Simple Example: Imagine monitoring a forest for fires. You scatter hundreds of small sensor nodes throughout the forest. Each node measures temperature and smoke levels, then sends alerts to a central station if conditions become dangerous.
Key Components: - Sensor Nodes: Small devices with sensors, processor, radio, and battery - Cluster Heads: Nodes that collect data from nearby sensors - Gateway: Connects the sensor network to the internet - Base Station: Where all the data is collected and analyzed
Main Challenge: These nodes run on batteries, so every design decision must consider energy efficiency to keep the network running as long as possible.
381.3 WSN Architecture Design
381.3.1 System Architecture Overview
A complete WSN implementation consists of multiple tiers working together:
This variant shows the same architecture with energy consumption profiles at each tier, helping engineers understand where optimization has the greatest impact.

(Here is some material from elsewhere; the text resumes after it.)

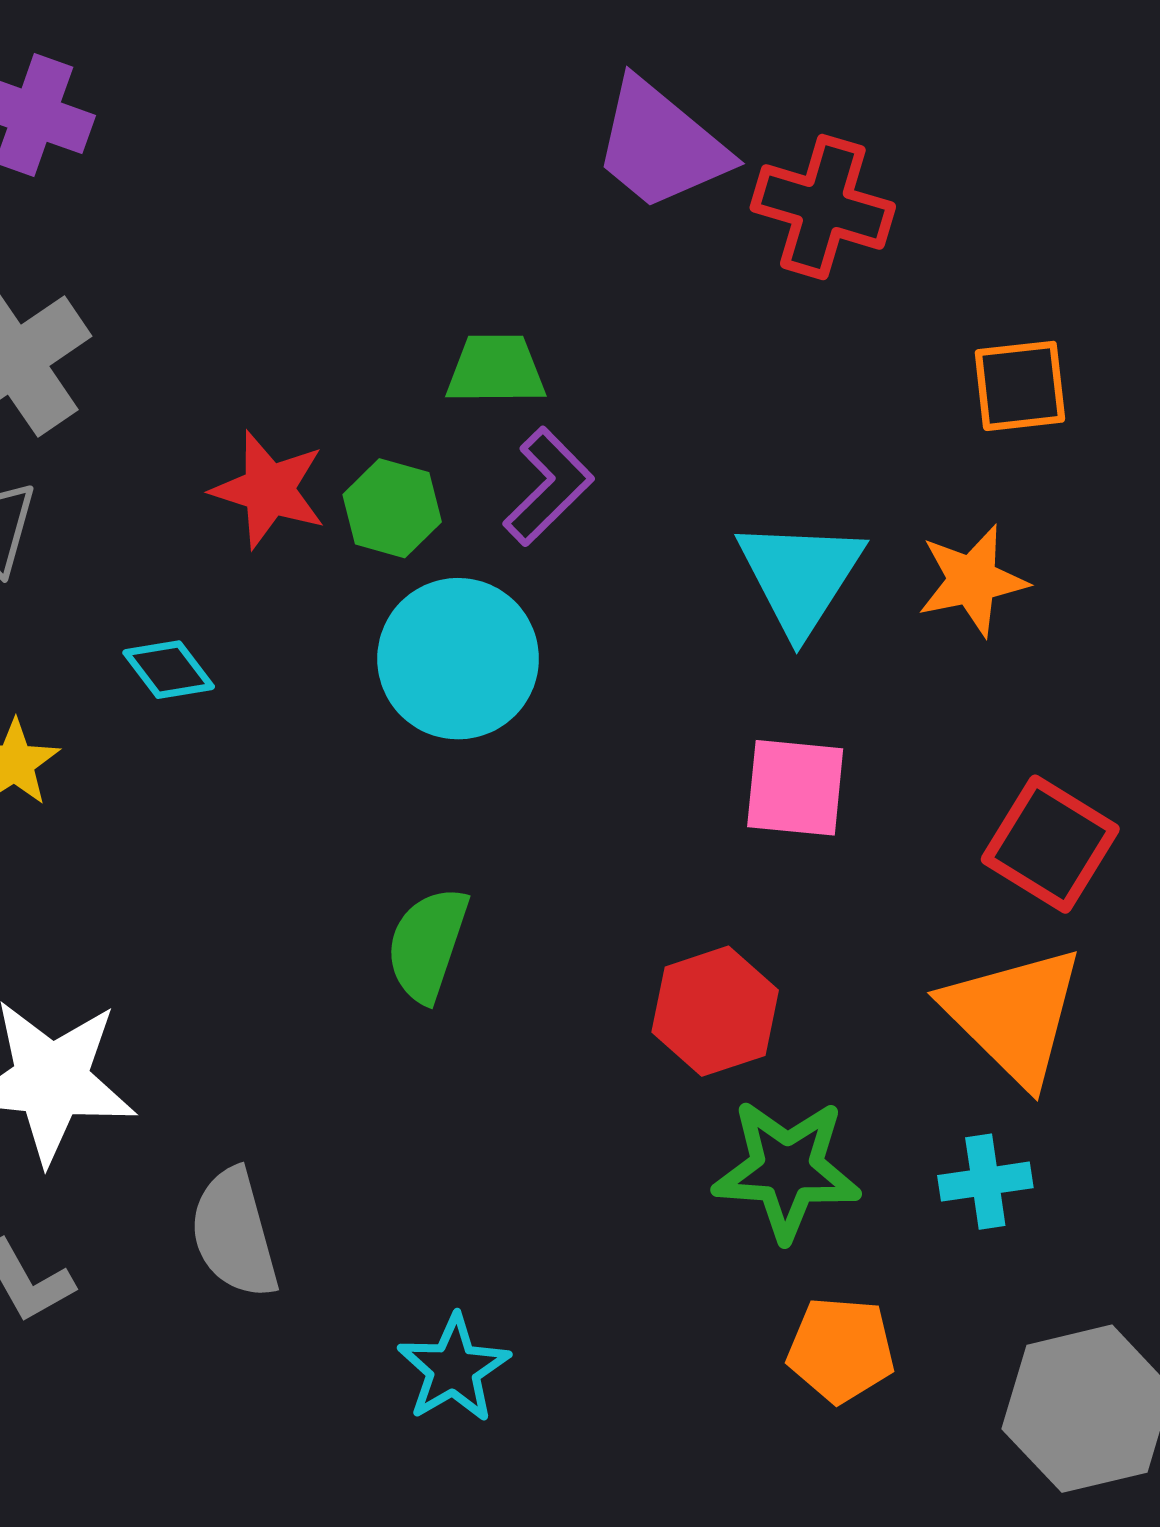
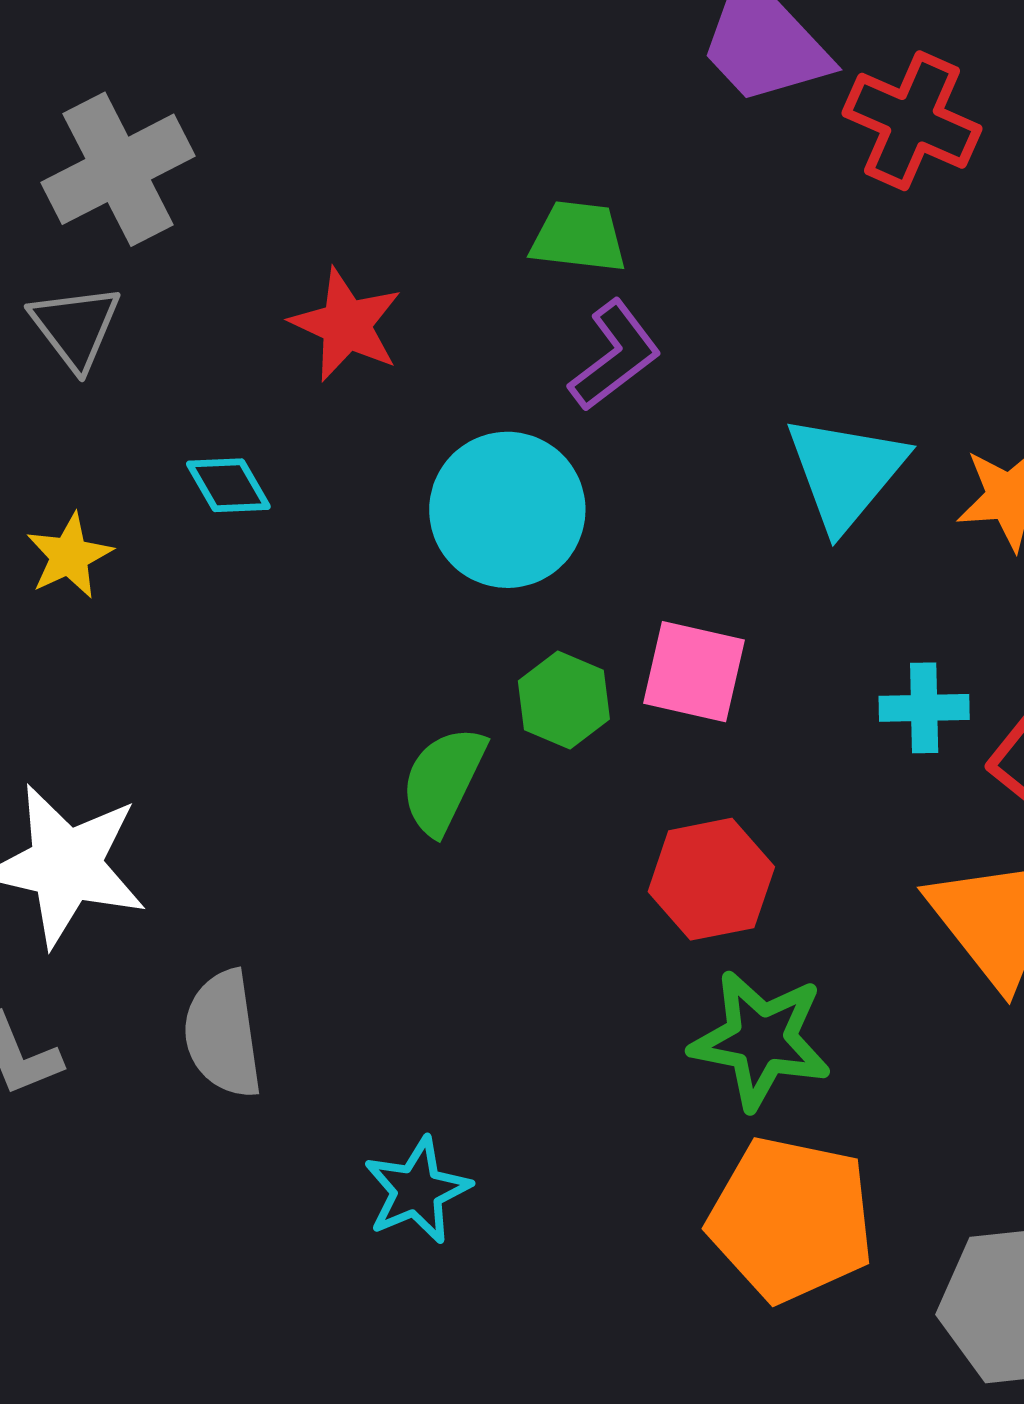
green hexagon: (392, 508) -> (564, 700), moved
pink square: (795, 788) -> (694, 672), moved
cyan cross: (985, 1182) -> (924, 708), moved
orange pentagon: (841, 1350) -> (791, 1219), size x1.6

%% fig-alt: "WSN tier architecture with energy profiles: Sensor nodes in Tier 1 consume 50 microamps average due to duty cycling spending 99% in sleep mode, lifetime 3-5 years on coin cell. Cluster heads in Tier 2 consume 5 milliamps average due to aggregation and longer active periods, lifetime 1-2 years on AA batteries. Gateway in Tier 3 consumes 500 milliamps continuous, mains-powered. Cloud in Tier 4 has data center consumption. Energy optimization focus should be on Tier 1 as it has most nodes and battery constraints."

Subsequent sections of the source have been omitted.